Comments by Sergey Sargsyan to ArmInfo news agency
A pragmatic decision to join the EurAsEC will complicate Armenia’s strategic course for Euro-integration, which is possible in the distant perspective.
Prolongation of the talks on Russia’s membership in the WTO has intensified its activity in development of the Eurasian Economic Community (EurAsEC), uniting Russia, Belarus, Kazakhstan, Kyrgyzstan, Tajikistan and Uzbekistan. Armenia, Moldova and Ukraine are observers there. EurAsEC, which was founded in October 2000, aims at establishment of the free trade regime among member states, common customs tariff and consolidation of positions in the process of joining the WTO. Despite the objective criticism, EurAsEC is now the most developed effective regional association on the post-Soviet territory.
One of the main results of the informal summit of the member states of the organization in August 15-17 was the decision to establish the Customs Union by Belarus, Russia and Kazakhstan with adoption of a concrete program to prepare a package of necessary documents. The other member states may join it in the future – upon accepting appropriate legal-treaty obligations. Participation of the EurAsEC member states in two customs unions at the same time – within the WTO and EurAsEC – is quite possible on the basis of mechanisms designed to compensate the losses.

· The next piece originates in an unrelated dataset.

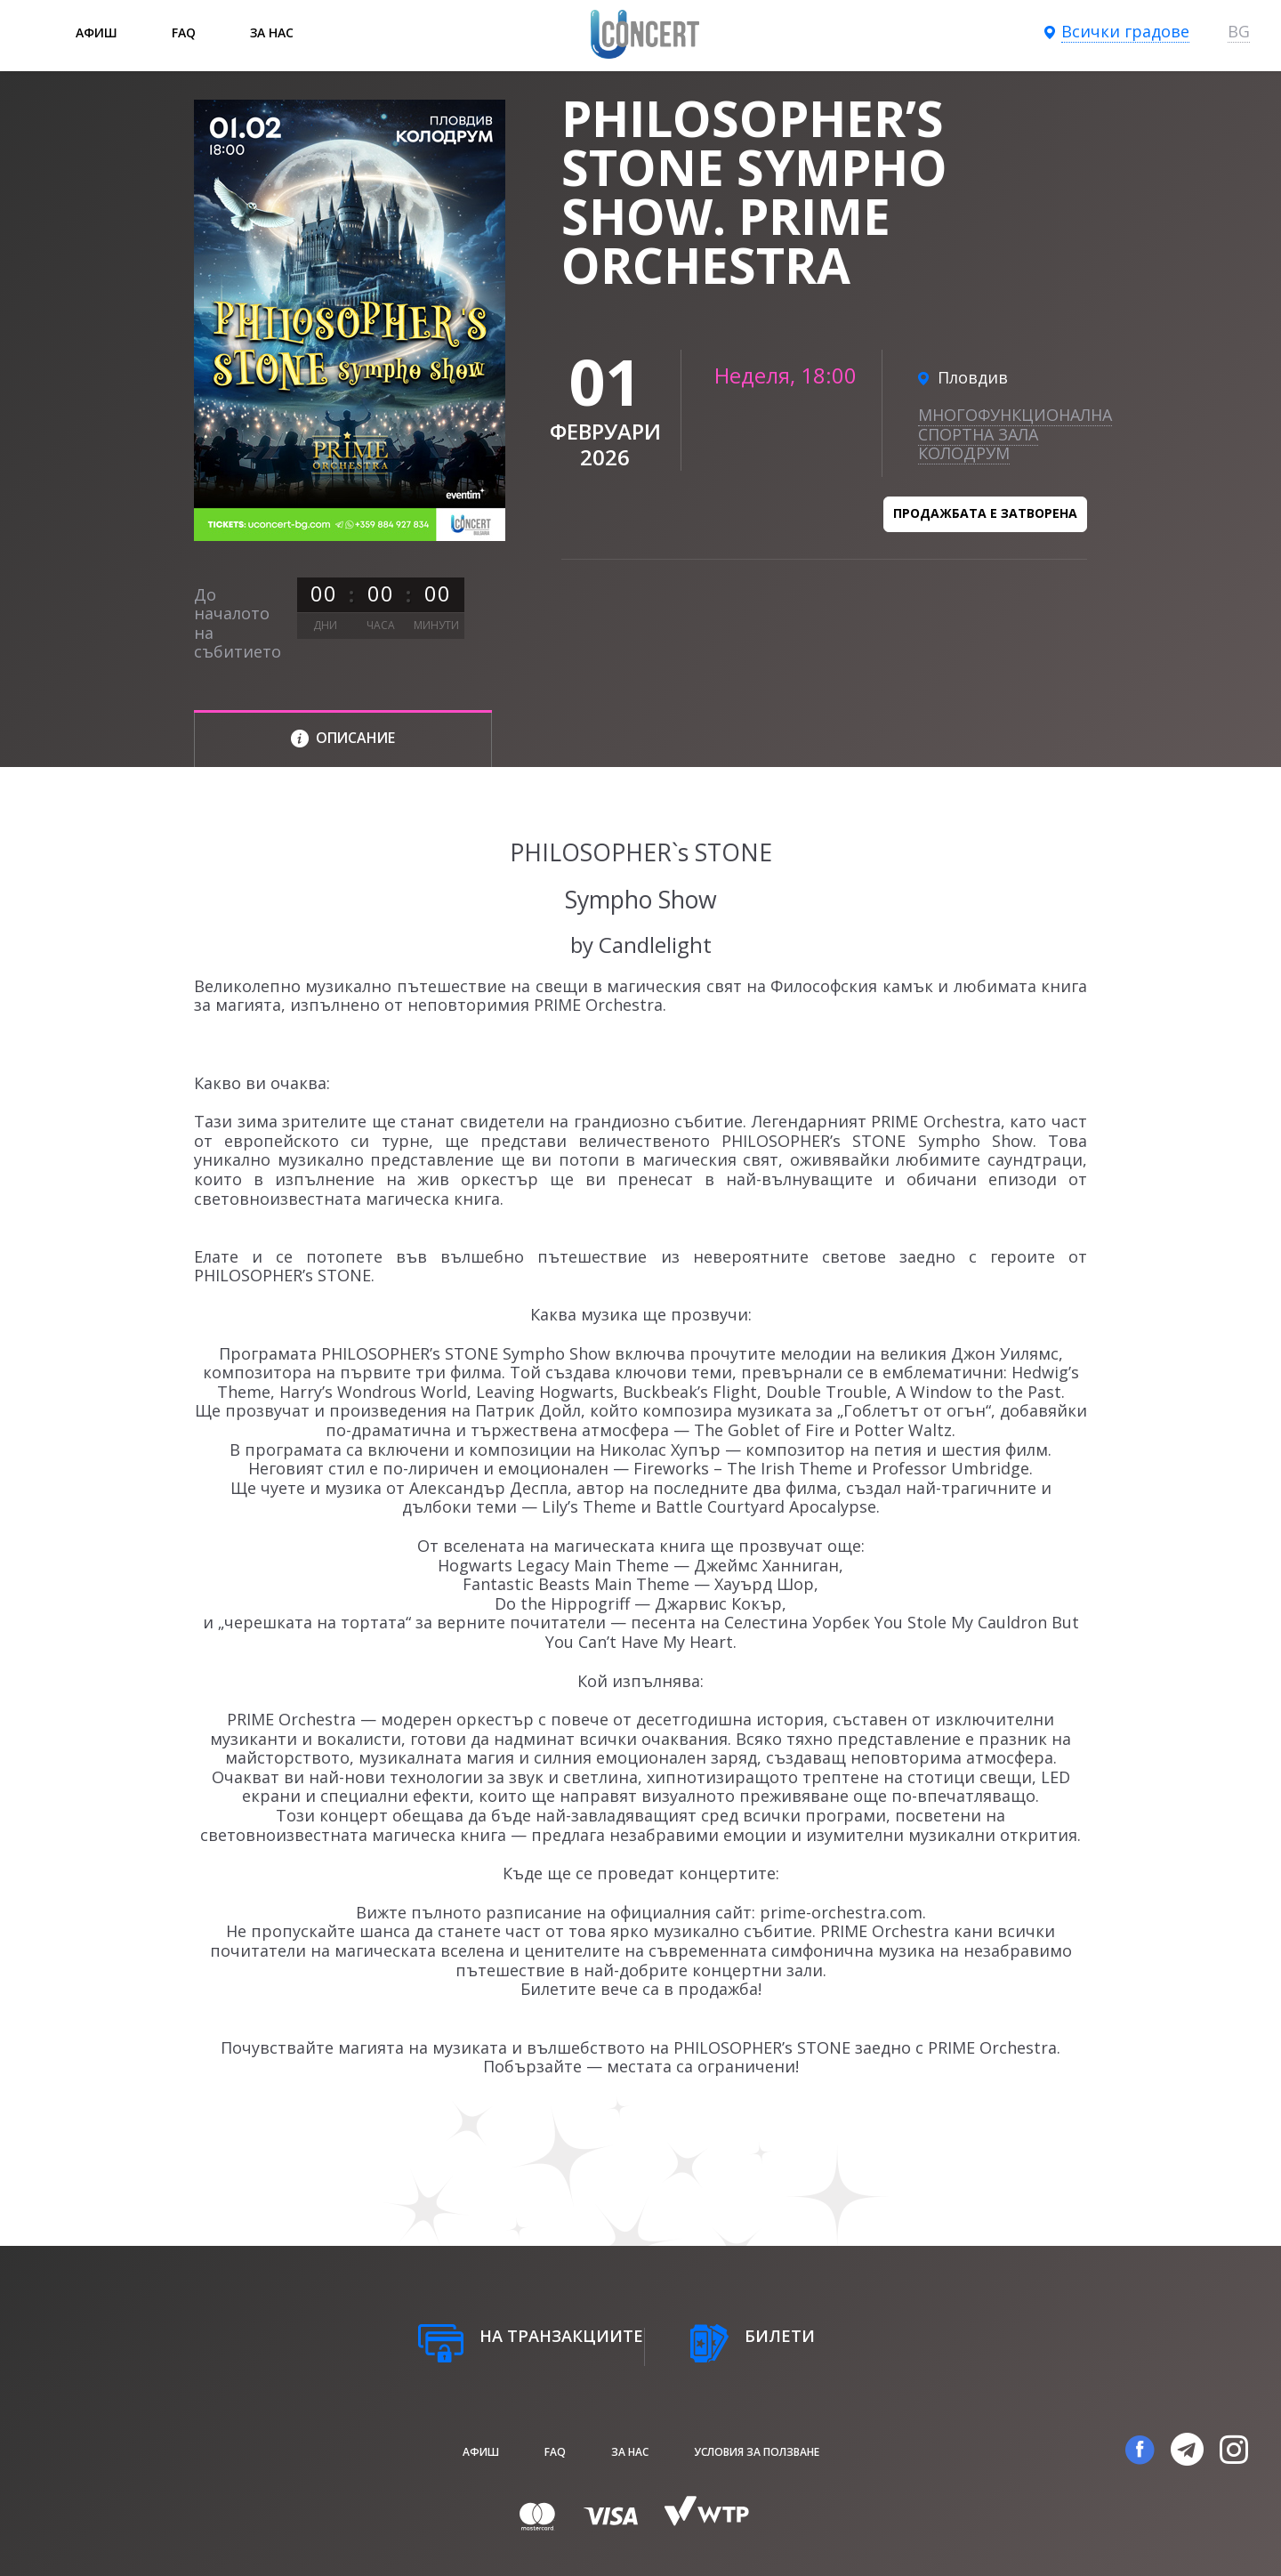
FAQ (184, 32)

Another result of the summit is the decision to prepare the project “The Concepts of Formation of the Common Energy Market of the EurAsEC States” on the level of the heads of Governments. It seems that the highest economic effect, at least in the medium-term perspective, will be felt by member states of the organization thanks to unification of the transport tariffs and the prices for production by natural monopolists, first of all, their oil and gas. Joining of Uzbekistan to EurAsEC this January and resumption of talks on Ukraine’s membership in the organization allow to say that it is just EurAsEC that will become the CIS’s successor. And after the probable union into one structure with the Organization of Collective Security Treaty (OCST), which has quite serious grounds, formation of the structure of this new international military, political and economic organization will be finalized.

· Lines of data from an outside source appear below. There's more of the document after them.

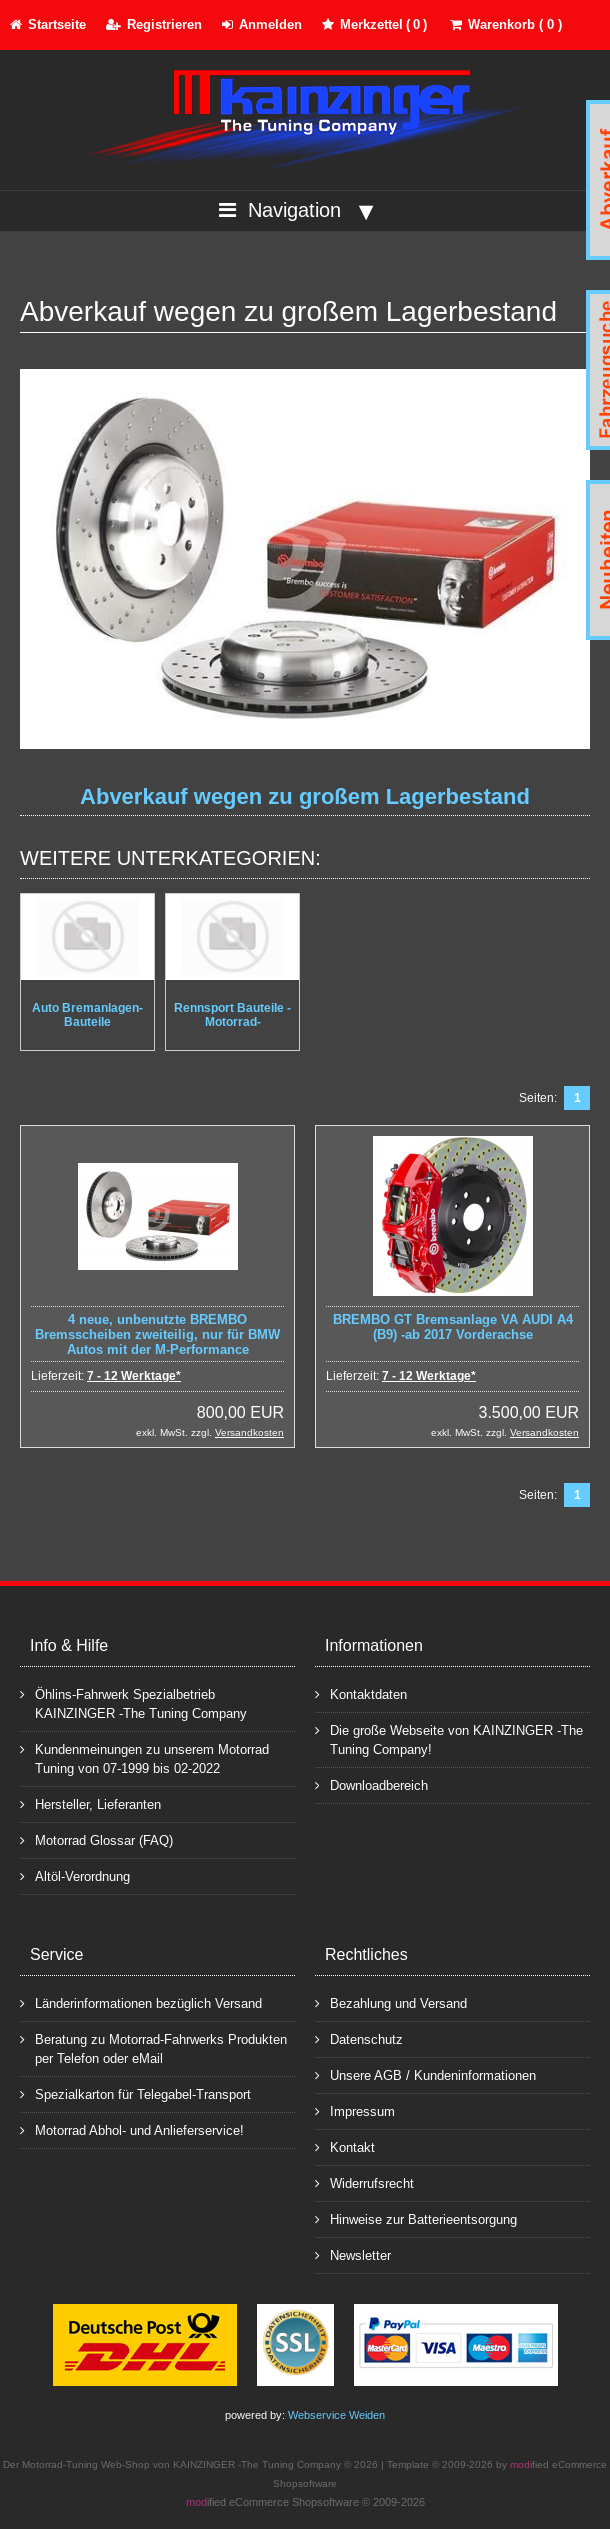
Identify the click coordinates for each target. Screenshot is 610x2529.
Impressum (355, 2110)
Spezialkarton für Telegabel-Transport (135, 2093)
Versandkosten (249, 1432)
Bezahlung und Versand (391, 2002)
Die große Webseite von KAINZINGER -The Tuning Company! (449, 1739)
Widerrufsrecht (364, 2182)
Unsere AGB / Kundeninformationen (425, 2074)
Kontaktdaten (361, 1693)
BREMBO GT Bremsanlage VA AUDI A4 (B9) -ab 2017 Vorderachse (453, 1327)
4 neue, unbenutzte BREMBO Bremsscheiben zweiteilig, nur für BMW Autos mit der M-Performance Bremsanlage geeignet (157, 1342)
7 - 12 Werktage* (134, 1376)
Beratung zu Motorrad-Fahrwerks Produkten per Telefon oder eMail (153, 2048)
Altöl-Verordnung (75, 1875)
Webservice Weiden (336, 2415)
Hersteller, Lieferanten (90, 1803)
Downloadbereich (371, 1784)
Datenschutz (359, 2038)
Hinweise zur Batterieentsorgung (416, 2218)
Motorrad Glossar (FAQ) (96, 1839)
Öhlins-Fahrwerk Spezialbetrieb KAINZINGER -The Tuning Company (133, 1703)
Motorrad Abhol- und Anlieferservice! (132, 2129)
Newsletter (353, 2254)
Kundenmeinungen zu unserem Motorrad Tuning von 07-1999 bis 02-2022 (144, 1758)
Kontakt (345, 2146)
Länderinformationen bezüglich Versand (141, 2002)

Moscow’s and (Kazakhstan’s) interest in the existence of such organization, including for strengthening their positions with the Shanghai Cooperation Organization, while oil and gas prices are high, will result in creation of economic preferences within the EurAsEC, much higher than within the bilateral partner inter-state agreements; and it is very relevant in the conditions of expected radical increase of the price for their exported gas. So Russia is starting to fulfill very intensively its integration project on the post-Soviet area with a substantial military and political component, backed up with real economic intervention.
In this situation Armenia, which up to the present has managed to keep different levels of cooperation with OCST and EurAsEC, will have a choice: either to confirm its membership in the new organization, or to leave it. The observer status, which Armenia now has within the EurAsEC, will be nothing but a declaration of intentions in that new and rigid structure without any practical reward. One of the basic points, directly touching upon the military component of the Armenian security, will be the loss of the possibility for purchasing Russian arms and military equipment by internal Russian prices, i.e. much lower prices.
On the other hand, the pragmatic decision to join the EurAsEC will complicate Armenia’s strategic course for the Euro-integration, and in the distant perspective – the EU membership. In this situation the Armenian diplomacy should try to show its whole professionalism in order to find the “golden mean” in new conditions of the “Russian” and “European” integration projects and to preserve Armenia’s adherence to its complementarism policy.